§ MATERIAL PROVIDED

⁂

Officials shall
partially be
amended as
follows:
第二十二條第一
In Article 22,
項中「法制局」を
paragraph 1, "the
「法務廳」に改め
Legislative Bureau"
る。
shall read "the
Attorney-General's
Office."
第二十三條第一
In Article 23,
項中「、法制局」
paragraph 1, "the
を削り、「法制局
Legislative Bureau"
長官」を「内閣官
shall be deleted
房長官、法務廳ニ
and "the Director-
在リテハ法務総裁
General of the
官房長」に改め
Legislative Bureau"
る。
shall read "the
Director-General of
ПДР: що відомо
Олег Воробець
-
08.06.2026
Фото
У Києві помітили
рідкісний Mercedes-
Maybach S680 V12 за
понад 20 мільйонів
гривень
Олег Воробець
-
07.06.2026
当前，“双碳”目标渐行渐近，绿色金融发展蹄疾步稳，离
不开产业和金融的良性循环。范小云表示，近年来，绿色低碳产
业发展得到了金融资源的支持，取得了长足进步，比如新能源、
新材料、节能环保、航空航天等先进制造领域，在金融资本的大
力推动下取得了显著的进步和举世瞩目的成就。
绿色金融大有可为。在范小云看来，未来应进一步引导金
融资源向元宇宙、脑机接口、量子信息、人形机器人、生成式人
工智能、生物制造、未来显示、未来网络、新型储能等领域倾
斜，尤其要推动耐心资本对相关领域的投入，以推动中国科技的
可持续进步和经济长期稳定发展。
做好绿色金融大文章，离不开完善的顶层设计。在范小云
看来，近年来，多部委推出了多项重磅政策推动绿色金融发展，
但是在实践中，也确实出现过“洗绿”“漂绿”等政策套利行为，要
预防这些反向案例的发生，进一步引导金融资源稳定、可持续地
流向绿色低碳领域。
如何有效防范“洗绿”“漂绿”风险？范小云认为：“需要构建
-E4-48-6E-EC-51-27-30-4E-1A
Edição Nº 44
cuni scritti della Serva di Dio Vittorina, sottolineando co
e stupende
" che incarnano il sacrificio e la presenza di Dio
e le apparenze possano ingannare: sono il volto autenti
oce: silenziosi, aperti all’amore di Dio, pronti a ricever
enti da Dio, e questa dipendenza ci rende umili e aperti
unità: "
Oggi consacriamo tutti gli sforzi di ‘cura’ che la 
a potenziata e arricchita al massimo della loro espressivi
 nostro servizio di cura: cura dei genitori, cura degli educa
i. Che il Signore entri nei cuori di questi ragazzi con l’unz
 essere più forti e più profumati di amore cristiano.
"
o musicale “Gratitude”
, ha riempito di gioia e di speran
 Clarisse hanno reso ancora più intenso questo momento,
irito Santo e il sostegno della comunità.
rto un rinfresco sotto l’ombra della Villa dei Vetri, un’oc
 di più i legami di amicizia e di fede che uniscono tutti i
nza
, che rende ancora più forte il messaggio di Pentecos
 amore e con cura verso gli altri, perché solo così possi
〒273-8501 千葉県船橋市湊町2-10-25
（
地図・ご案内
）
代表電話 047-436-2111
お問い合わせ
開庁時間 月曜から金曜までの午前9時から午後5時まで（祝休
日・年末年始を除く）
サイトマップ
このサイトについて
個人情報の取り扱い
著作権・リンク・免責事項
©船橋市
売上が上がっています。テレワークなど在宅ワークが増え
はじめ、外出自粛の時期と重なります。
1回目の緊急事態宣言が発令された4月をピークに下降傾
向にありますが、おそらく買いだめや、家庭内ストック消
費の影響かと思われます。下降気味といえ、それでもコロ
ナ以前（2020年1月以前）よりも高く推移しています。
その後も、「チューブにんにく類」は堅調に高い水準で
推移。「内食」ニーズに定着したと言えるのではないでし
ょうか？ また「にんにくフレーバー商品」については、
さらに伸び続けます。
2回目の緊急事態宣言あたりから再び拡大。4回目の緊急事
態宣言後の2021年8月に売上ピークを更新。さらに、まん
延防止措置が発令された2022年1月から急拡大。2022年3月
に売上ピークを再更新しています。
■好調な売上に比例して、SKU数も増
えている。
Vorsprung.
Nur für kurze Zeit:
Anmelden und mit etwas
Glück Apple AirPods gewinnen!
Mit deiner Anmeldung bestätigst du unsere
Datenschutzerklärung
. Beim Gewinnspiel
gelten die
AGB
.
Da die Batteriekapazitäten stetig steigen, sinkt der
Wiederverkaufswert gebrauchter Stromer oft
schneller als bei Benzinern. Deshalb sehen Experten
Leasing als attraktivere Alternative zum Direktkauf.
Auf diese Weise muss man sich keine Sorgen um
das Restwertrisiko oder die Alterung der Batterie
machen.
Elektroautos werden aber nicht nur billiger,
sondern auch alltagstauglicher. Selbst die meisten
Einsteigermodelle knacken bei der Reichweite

⁂

§ EXERCISE DESCRIPTION
Print the lines from the one containing "das Restwertrisiko oder" through the end of the material, word for word, and nothing else.

§ EXERCISE RESPONSE
das Restwertrisiko oder die Alterung der Batterie
machen.
Elektroautos werden aber nicht nur billiger,
sondern auch alltagstauglicher. Selbst die meisten
Einsteigermodelle knacken bei der Reichweite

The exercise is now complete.